Review of operations
Revenue from ordinary activities in the current period was $14,571,863 representing an increase of 145% on the previous financial period (31 December 2021: $5,954,893).
Compared to the previous financial period ended 31 December 2021, the Group grew the number of pay advances by 42% to 777,113 and increased the total volume of pay advances by 130% to $303.9 million. The Group’s average pay advance increased 62% from $241 to $391, while the number of active customers increased 47% from 139,071 to 203,937 as at 31 December 2022. This reflects The Group’s relentless focus on improving and optimizing the product and how it delivers.
The company continued to generate a positive net transaction margin in the current period, amounting to $5,056,804 (31 December 2021: $360,169), a 1,306% increase on the previous financial period. This result was driven by increases in pay-advance volumes and margin expansion. Net transaction margin comprises Beforepay income less direct financing costs, direct service costs in facilitating pay advances to customers, and expected credit losses (transaction losses).
Net loss before tax in the current period is $4,398,769 representing a decrease of 78% on the previous financial period (31 December 2021: $19,628,494).
Significant changes in the state of affairs
There were no significant changes in the state of affairs of the Group during the financial period.
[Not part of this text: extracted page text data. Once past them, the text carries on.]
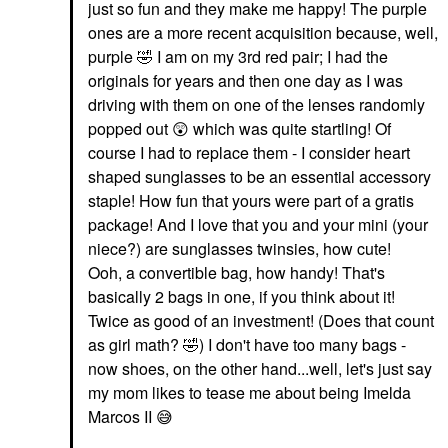
just so fun and they make me happy! The purple
ones are a more recent acquisition because, well,
purple
🤣
I am on my 3rd red pair; I had the
originals for years and then one day as I was
driving with them on one of the lenses randomly
popped out
😲
which was quite startling! Of
course I had to replace them - I consider heart
shaped sunglasses to be an essential accessory
staple! How fun that yours were part of a gratis
package! And I love that you and your mini (your
niece?) are sunglasses twinsies, how cute!
Ooh, a convertible bag, how handy! That's
basically 2 bags in one, if you think about it!
Twice as good of an investment! (Does that count
as girl math?
🤣
) I don't have too many bags -
now shoes, on the other hand...well, let's just say
my mom likes to tease me about being Imelda
Marcos II
😅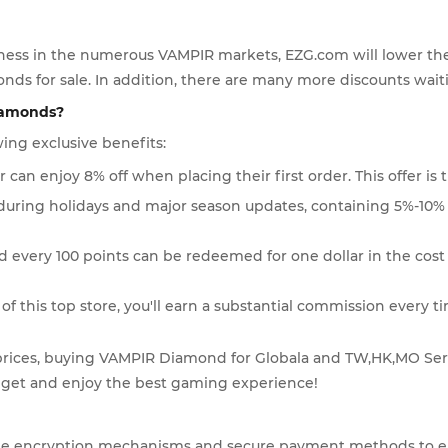
eness in the numerous VAMPIR markets, EZG.com will lower the p
nds for sale. In addition, there are many more discounts waitin
iamonds?
ing exclusive benefits:
 can enjoy 8% off when placing their first order. This offer is t
during holidays and major season updates, containing 5%-10% 
and every 100 points can be redeemed for one dollar in the co
 this top store, you'll earn a substantial commission every t
prices, buying VAMPIR Diamond for Globala and TW,HK,MO Serv
udget and enjoy the best gaming experience!
ple encryption mechanisms and secure payment methods to ensu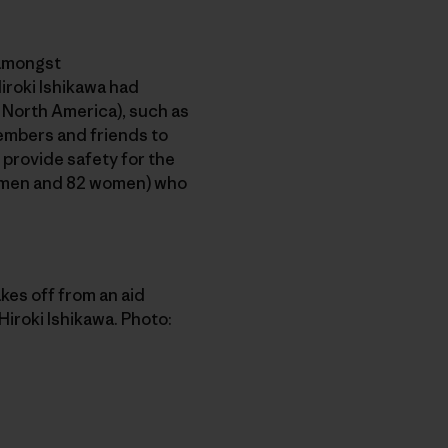
 amongst
Hiroki Ishikawa had
n North America), such as
members and friends to
 provide safety for the
60 men and 82 women) who
kes off from an aid
iroki Ishikawa. Photo: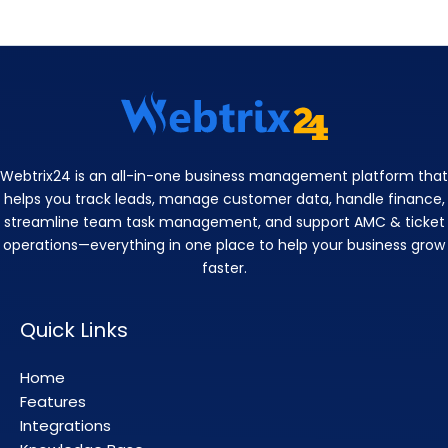
Webtrix24 is an all-in-one business management platform that
helps you track leads, manage customer data, handle finance,
streamline team task management, and support AMC & ticket
operations—everything in one place to help your business grow
faster.
Quick Links
Home
Features
Integrations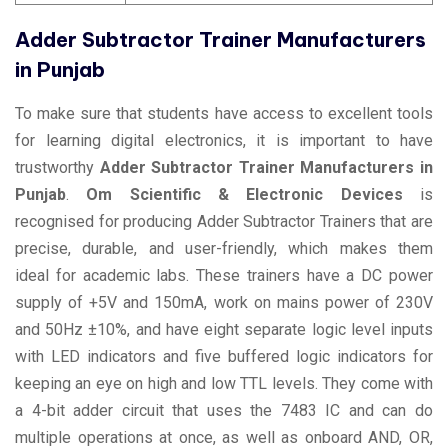
Adder Subtractor Trainer Manufacturers
in Punjab
To make sure that students have access to excellent tools
for learning digital electronics, it is important to have
trustworthy
Adder Subtractor Trainer Manufacturers in
Punjab
.
Om Scientific & Electronic Devices
is
recognised for producing Adder Subtractor Trainers that are
precise, durable, and user-friendly, which makes them
ideal for academic labs. These trainers have a DC power
supply of +5V and 150mA, work on mains power of 230V
and 50Hz ±10%, and have eight separate logic level inputs
with LED indicators and five buffered logic indicators for
keeping an eye on high and low TTL levels. They come with
a 4-bit adder circuit that uses the 7483 IC and can do
multiple operations at once, as well as onboard AND, OR,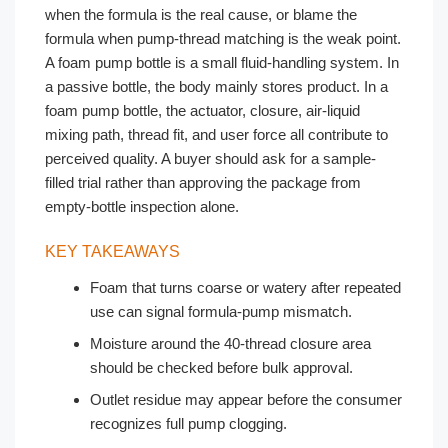
when the formula is the real cause, or blame the
formula when pump-thread matching is the weak point.
A foam pump bottle is a small fluid-handling system. In
a passive bottle, the body mainly stores product. In a
foam pump bottle, the actuator, closure, air-liquid
mixing path, thread fit, and user force all contribute to
perceived quality. A buyer should ask for a sample-
filled trial rather than approving the package from
empty-bottle inspection alone.
KEY TAKEAWAYS
Foam that turns coarse or watery after repeated
use can signal formula-pump mismatch.
Moisture around the 40-thread closure area
should be checked before bulk approval.
Outlet residue may appear before the consumer
recognizes full pump clogging.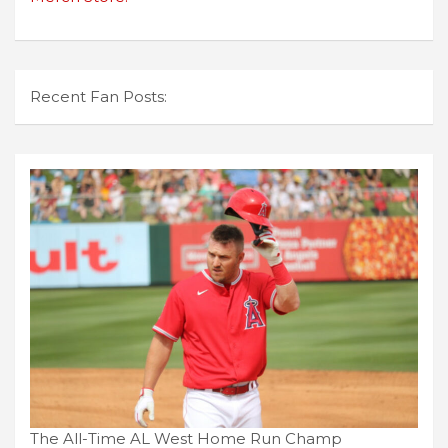
Recent Fan Posts:
The All-Time AL West Home Run Champ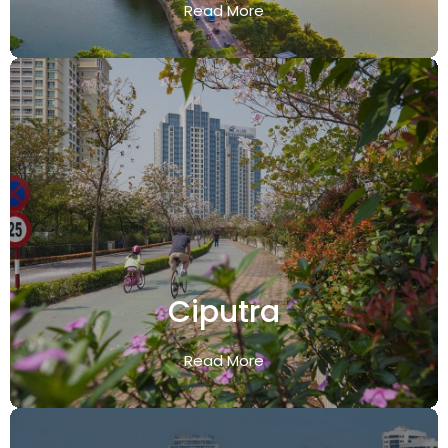
Read More
Ciputra
Read More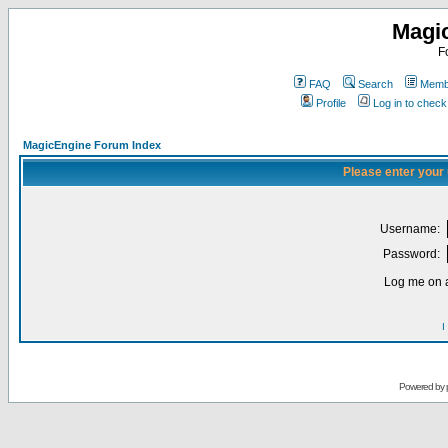
Magi
F
FAQ
Search
Membe
Profile
Log in to chec
MagicEngine Forum Index
Please enter your
Username:
Password:
Log me on a
I
Powered by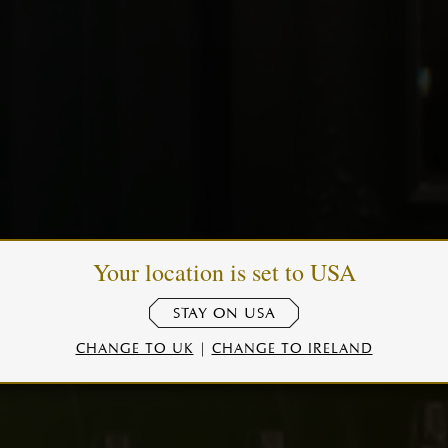
Your location is set to USA
STAY ON USA
CHANGE TO UK
|
CHANGE TO IRELAND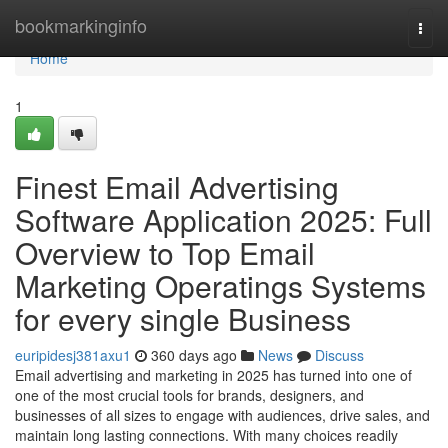
Home
bookmarkinginfo
Togg
navi
Home
1
Finest Email Advertising
Software Application 2025: Full
Overview to Top Email
Marketing Operatings Systems
for every single Business
euripidesj381axu1
360 days ago
News
Discuss
Email advertising and marketing in 2025 has turned into one of
one of the most crucial tools for brands, designers, and
businesses of all sizes to engage with audiences, drive sales, and
maintain long lasting connections. With many choices readily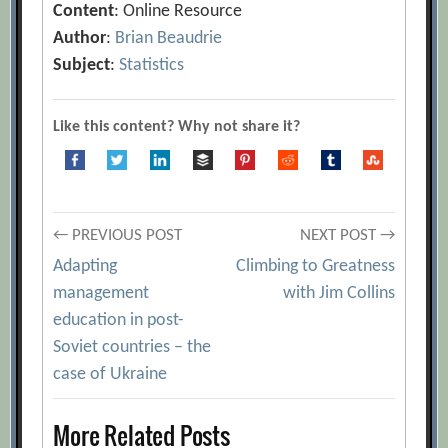
Content
: Online Resource
Author
:
Brian Beaudrie
Subject
:
Statistics
Like this content? Why not share it?
Post
← PREVIOUS POST
NEXT POST →
Adapting
Climbing to Greatness
navigation
management
with Jim Collins
education in post-
Soviet countries – the
case of Ukraine
More Related Posts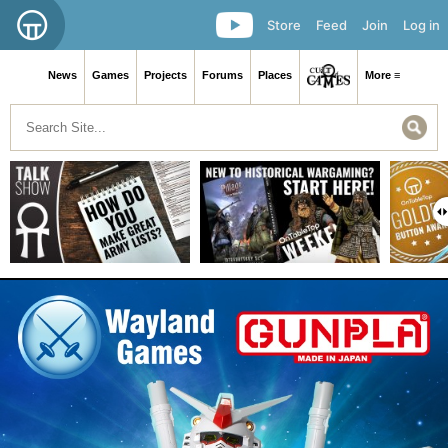
Store
Feed
Join
Log in
News
Games
Projects
Forums
Places
More ≡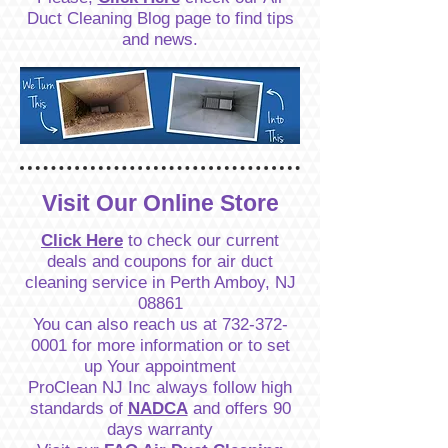
Duct Cleaning Blog page to find tips
and news.
Visit Our Online Store
Click Here
to check our current
deals and coupons for air duct
cleaning service in Perth Amboy, NJ
08861
You can also reach us at
732-372-
0001
for more information or to set
up Your appointment
ProClean NJ Inc always follow high
standards of
NADCA
and offers 90
days warranty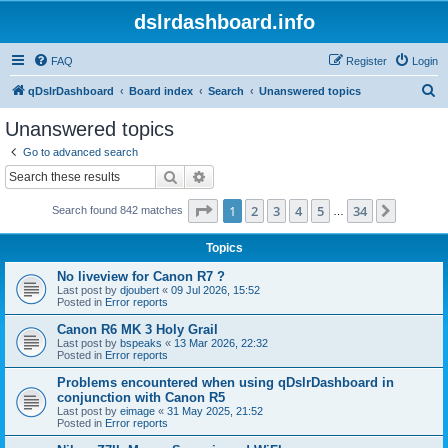
dslrdashboard.info
FAQ
Register
Login
S
qDslrDashboard
Board index
Search
Unanswered topics
e
Unanswered topics
a
Go to advanced search
r
Search
Advanced search
c
Page
1
of
34
1
2
3
4
5
34
Next
Search found 842 matches
h
…
Topics
No liveview for Canon R7 ?
Last post by
djoubert
«
09 Jul 2026, 15:52
Posted in
Error reports
Canon R6 MK 3 Holy Grail
Last post by
bspeaks
«
13 Mar 2026, 22:32
Posted in
Error reports
Problems encountered when using qDslrDashboard in
conjunction with Canon R5
Last post by
eimage
«
31 May 2025, 21:52
Posted in
Error reports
Interim Report – 31 December 2022 Beforepay Group Limited 05
Directors’ Report continued
Matters subsequent to the end of the financial period
No matter or circumstance has arisen since 31 December 2022 that has significantly affected, or may significantly affect, the Group’s operations, the results of those operations, or the Group’s state of affairs in future financial years.
Likely developments and expected results of operations
The Group’s priority for the current financial period to 30 June 2023 is continuing towards profitability. The Group will seek to control costs, maintain margins, and continue to grow the number of users and volume of pay advances.
The Group will continue to optimise its core product and may introduce product extensions where it sees a clear affinity with its current capabilities. While the Group will continue with its direct-to-consumer model, it will supplement this by working with partners to accelerate growth.
Auditor’s independence declaration
A copy of the auditor’s independence declaration as required under section 307C of the Corporations Act 2001 is set out immediately after this directors’ report.
This report is made in accordance with a resolution of directors, pursuant to section 306(3)(a) of the Corporations Act 2001.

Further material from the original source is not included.